The results from our two experiments corroborate current evidence for the visuospatial bootstrapping phenomenon and add novel information helpful for explaining why it occurs. In addition to manipulating the manner in which the digits were displayed, we manipulated the complexity of the path that digit presentation generated through the random and normal keypad displays, testing whether complex paths attenuated the VSB effect. We compared recall with normal keypads with both central and random keypad presentations. Across two experiments we replicated the VSB effect, in which verbal recall was superior with the normal keypad display compared with the random keypad display or central presentation. We always found effects of path complexity on memory for digits, regardless of the familiarity of the keypad display. Complex paths resulted in reductions in accuracy of 7–8% with both keypad displays. These findings show that spatial path information, which should be incidental to performance of a verbal recall task, was generated during visual presentation and impaired verbal recall. However, the familiarity of the spatial display did not determine whether a visual-spatial path was generated nor whether it affected verbal recall, because path complexity impaired recall in the random keypad condition as much as in the normal keypad condition. The VSB effect therefore does not occur because the familiar display uniquely affords the production of a spatial memory trace, nor because the familiar display uniquely encourages participants to adopt a visuospatial encoding strategy to better their performance. Indeed, we observed clear recall benefits in the random keypad condition compared to central presentation under AS, suggesting that though knowledge of consistent verbal-spatial mappings is useful, verbal serial recall may also benefit from spatially representing unfamiliar layouts.

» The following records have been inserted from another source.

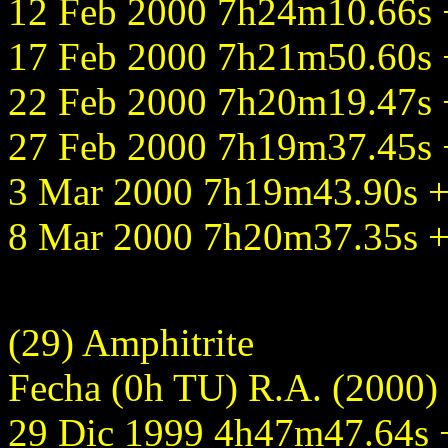
12 Feb 2000 7h24m10.66s +
17 Feb 2000 7h21m50.60s +
22 Feb 2000 7h20m19.47s +
27 Feb 2000 7h19m37.45s +
3 Mar 2000 7h19m43.90s +1
8 Mar 2000 7h20m37.35s +1
(29) Amphitrite
Fecha (0h TU) R.A. (2000)
29 Dic 1999 4h47m47.64s +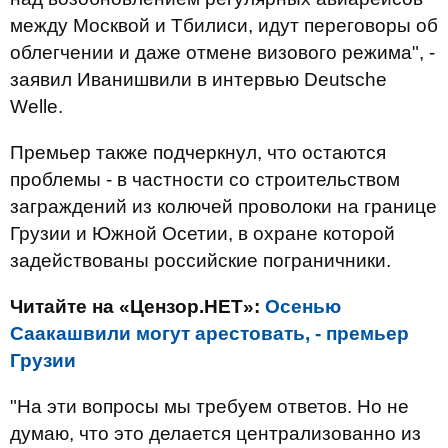
между Москвой и Тбилиси, идут переговоры об
облегчении и даже отмене визового режима", -
заявил Иванишвили в интервью Deutsche
Welle.
Премьер также подчеркнул, что остаются
проблемы - в частности со строительством
заграждений из колючей проволоки на границе
Грузии и Южной Осетии, в охране которой
задействованы российские пограничники.
Читайте на «Цензор.НЕТ»:
Осенью
Саакашвили могут арестовать, - премьер
Грузии
"На эти вопросы мы требуем ответов. Но не
думаю, что это делается централизованно из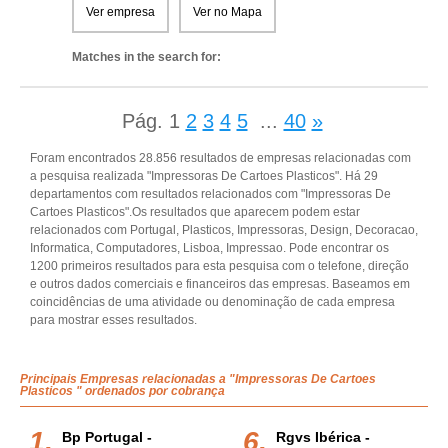
Ver empresa
Ver no Mapa
Matches in the search for:
Pág.
1
2
3
4
5
...
40
»
Foram encontrados 28.856 resultados de empresas relacionadas com
a pesquisa realizada "Impressoras De Cartoes Plasticos". Há 29
departamentos com resultados relacionados com "Impressoras De
Cartoes Plasticos".Os resultados que aparecem podem estar
relacionados com Portugal, Plasticos, Impressoras, Design, Decoracao,
Informatica, Computadores, Lisboa, Impressao. Pode encontrar os
1200 primeiros resultados para esta pesquisa com o telefone, direção
e outros dados comerciais e financeiros das empresas. Baseamos em
coincidências de uma atividade ou denominação de cada empresa
para mostrar esses resultados.
Principais Empresas relacionadas a "Impressoras De Cartoes
Plasticos " ordenados por cobrança
Bp Portugal -
Rgvs Ibérica -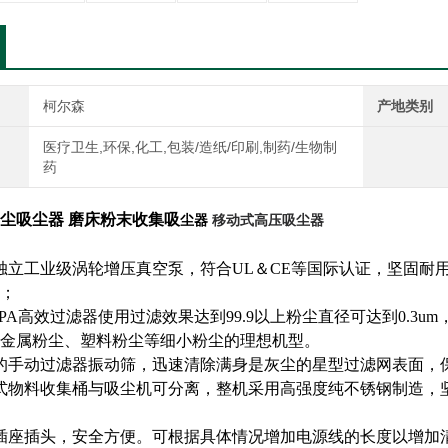
柯尔森
产地类别
医疗卫生,环保,化工,包装/造纸/印刷,制药/生物制
药
尘吸尘器
磨床粉末收集吸
尘器
移动式高压吸尘器
独立工业级涡轮增压真空泵，符合UL＆CE等国际认证，坚固耐
；
EPA高效过滤器使用过滤效果达到99.9以上粉尘直径可达到0.
金属粉尘、塑料粉尘等细小粉尘的理想机型。
的手动过滤器振动筛，迅速清除满身是灰尘的星型过滤网表面，
式物料收集桶与吸尘机可分离，整机采用高强度纯不锈钢制造，
插座插头，安全方便。可根据具体情况增加电源线的长度以增加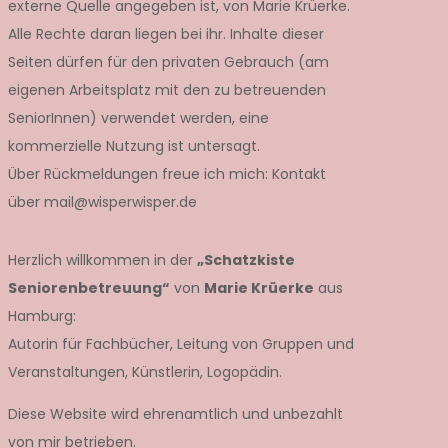
externe Quelle angegeben ist, von Marie Krüerke.
Alle Rechte daran liegen bei ihr. Inhalte dieser
Seiten dürfen für den privaten Gebrauch (am
eigenen Arbeitsplatz mit den zu betreuenden
SeniorInnen) verwendet werden, eine
kommerzielle Nutzung ist untersagt.
Über Rückmeldungen freue ich mich: Kontakt
über mail@wisperwisper.de
Herzlich willkommen in der
„Schatzkiste
Seniorenbetreuung“
von
Marie Krüerke
aus
Hamburg:
Autorin für Fachbücher, Leitung von Gruppen und
Veranstaltungen, Künstlerin, Logopädin.
Diese Website wird ehrenamtlich und unbezahlt
von mir betrieben.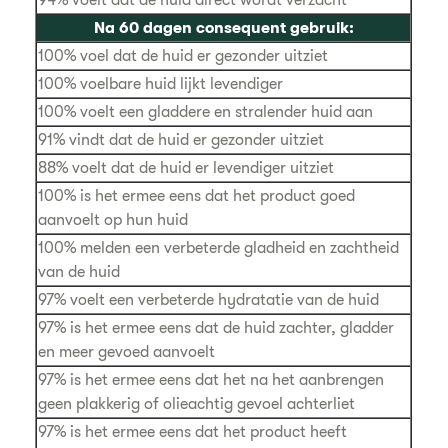
Na 60 dagen consequent gebruik:
100% voel dat de huid er gezonder uitziet
100% voelbare huid lijkt levendiger
100% voelt een gladdere en stralender huid aan
91% vindt dat de huid er gezonder uitziet
88% voelt dat de huid er levendiger uitziet
100% is het ermee eens dat het product goed
aanvoelt op hun huid
100% melden een verbeterde gladheid en zachtheid
van de huid
97% voelt een verbeterde hydratatie van de huid
97% is het ermee eens dat de huid zachter, gladder
en meer gevoed aanvoelt
97% is het ermee eens dat het na het aanbrengen
geen plakkerig of olieachtig gevoel achterliet
97% is het ermee eens dat het product heeft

Serial position effects on the other hand systematically differed by display condition. In both experiments, it was clear that the VSB effect really emerged for late-list items. Though performance in the normal keypad condition was superior to performance with central presentation throughout the list, performance in the random keypad condition also enjoyed an early-list advantage relative to central presentation. Recall in the normal keypad condition clearly exceeded recall in the random condition only for late-list items. This pattern cannot be attributed to our participants learning the static random keypad display we used. Participants were asked to reproduce the positions of the digits in the static random keypad at the end of the session, but only one participant (from Experiment 1) out of the 63 we tested did so accurately. There is therefore no reason to suspect that the same knowledge-based “bootstrapping” phenomenon known to occur with normal keypad displays partially occurred in the random keypad condition. Instead, these serial position curves suggest that two distinct factors underlie the VSB effect that occurs with normal keypad presentation. Presentation within a matrix layout affords the production of a distinct visuospatial representation, and our path complexity effects confirm that this occurs regardless of knowledge of any consistent mapping between the verbal content and spatial locations. However, this visuospatial representation may be of limited use without prior knowledge of the mappings between spatial and verbal content. Possibly, the boost we observed primarily for early-list items in the random versus the central display condition represents encoding of a few novel digit-location bindings. In the normal keypad condition, perhaps early-list improvement is also attributable to encoding of digit-location bindings, but explicit knowledge of the digits’ locations in the keypad allows participants to deduce digit identity from the end of the spatial path representation, propelling recall benefits through the end of the list.

We have replicated and confirmed Allen et al.’s (2015) finding that the VSB effect increases under the influence of concurrent AS, but in contrast, our visuospatial manipulation did not clearly attenuate the VSB effect. Inclusion of complex path crossings impaired recall in the random keypad condition as much as in the normal keypad condition. Allen et al. did not include a random keypad control condition in their design, and doing so might have changed their interpretation somewhat. Based on our path complexity manipulation and our interpretation of the robust interactions between display condition and serial position, we would expect imposing concurrent spatial tapping during encoding to impair recall in the random as well as the normal keypad condition. Such a pattern might be observed if we assume that spatial tapping prevents the formation of a visuospatial representation. However, it is even more likely that spatial tapping does not prevent the formation of a spatial trace, but rather prevents the use of it. Parmentier and Andrés (2006) found that while concurrent spatial tapping reduced spatial memory performance overall, it did not change the size of the effect of path crossings. This suggests that complexity and spatial tapping exert different effects on spatial memory, and that spatial tapping does not prevent spatial memories from forming. Applied to the VSB paradigm, we think path complexity alters the quality of the spatial memory, but does not prevent the spatial representation from influencing verbal recall, whereas spatial tapping (and perhaps various other concurrent tasks) prevents participants from utilizing the spatial memory representation to influence their spoken response. The essence of the “bootstrapping” advantage is not the generation of the spatial representation alongside any verbal representation, but rather the advantageous use of multi-modal encoding.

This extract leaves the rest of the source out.